Given $\epsilon$, find $\delta$

Question

Given $\epsilon=0.01$ and $a=2$. Find a value $\delta$ corresponding to the given value of $\epsilon$ so that the definition of continuity is satisfied.

I supposed, that since $f(x)=f(a)+\epsilon$, we could solve the equation $$f(x)-f(a)=\epsilon$$$$\sqrt{x}-\sqrt{2}=0.01/-0.01$$

for $x$, choose the smallest $x$, then find the $\delta$ that is sufficiently small, so the change in the value of the function remains within $0.01$. Why doesn't this method work? The correct answer is $2\epsilon$.

Answer 1

I tried to solve it in a different way and still a dead end. Here is my work.

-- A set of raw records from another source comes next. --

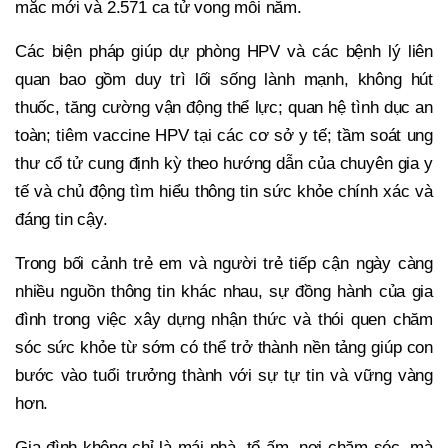
mắc mới và 2.571 ca tử vong mỗi năm.
Các biện pháp giúp dự phòng HPV và các bệnh lý liên
quan bao gồm duy trì lối sống lành mạnh, không hút
thuốc, tăng cường vận động thể lực; quan hệ tình dục an
toàn; tiêm vaccine HPV tại các cơ sở y tế; tầm soát ung
thư cổ tử cung định kỳ theo hướng dẫn của chuyên gia y
tế và chủ động tìm hiểu thông tin sức khỏe chính xác và
đáng tin cậy.
Trong bối cảnh trẻ em và người trẻ tiếp cận ngày càng
nhiều nguồn thông tin khác nhau, sự đồng hành của gia
đình trong việc xây dựng nhận thức và thói quen chăm
sóc sức khỏe từ sớm có thể trở thành nền tảng giúp con
bước vào tuổi trưởng thành với sự tự tin và vững vàng
hơn.
Gia đình không chỉ là mái nhà, tổ ấm, nơi chăm sóc, mà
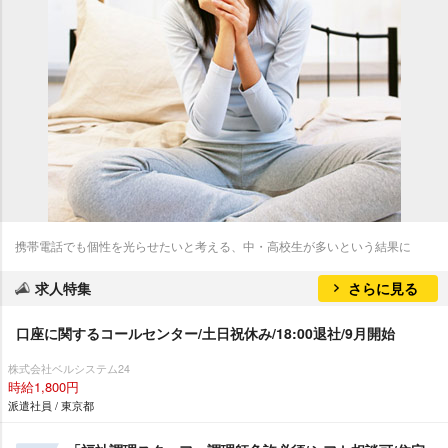
携帯電話でも個性を光らせたいと考える、中・高校生が多いという結果に
求人特集
さらに見る
口座に関するコールセンター/土日祝休み/18:00退社/9月開始
株式会社ベルシステム24
時給1,800円
派遣社員 / 東京都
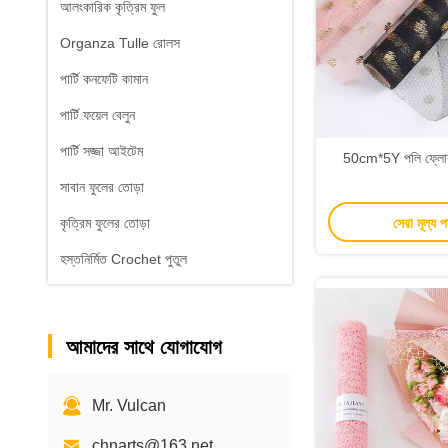
আলংকারিক কৃত্রিম ফুল
Organza Tulle রোলস
পার্টি কনফেটি কামান
পার্টি ফয়েল বেলুন
পার্টি সজ্জা আইটেম
50cm*5Y পলি ফ্লোর
সাবান ফুলের তোড়া
সেরা মূল্য 
কৃত্রিম ফুলের তোড়া
হস্তনির্মিত Crochet পুতুল
আমাদের সাথে যোগাযোগ
Mr. Vulcan
chnarts@163.net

$$\vert \sqrt{x}-\sqrt{2} \vert<0.01$$$$-0.01<\vert \sqrt{x}-\sqrt{2}<0.01$$

$$-0.01+\sqrt{2} < \sqrt{x} < 0.01+\sqrt{x}$$

$$(-0.01+\sqrt{2})^2 < x < (0.01+\sqrt{x})^2$$

$$-0.028184 < x - 2 < 0.028384$$

The correct answer should be $\delta = 0.028184$, but the given answer is $\delta = 0.02$. Is this because any smaller $\delta$ is also a valid answer? Seems a bit arbitrary to me. This is all from the book A first course in real analysis - Protter, Morrey.

Answer 2

The function $\sqrt x$ is monotonic, so that in an interval it achieves the minimum and maximum value at the endpoints.

We try $\delta=10^{-10}$:

$$\left|\sqrt{2\pm10^{-10}}-\sqrt2\right|=\frac{10^{-10}}{\sqrt{2\pm10^{-10}}+\sqrt2}<10^{-10}<0.01$$ is true and we are done.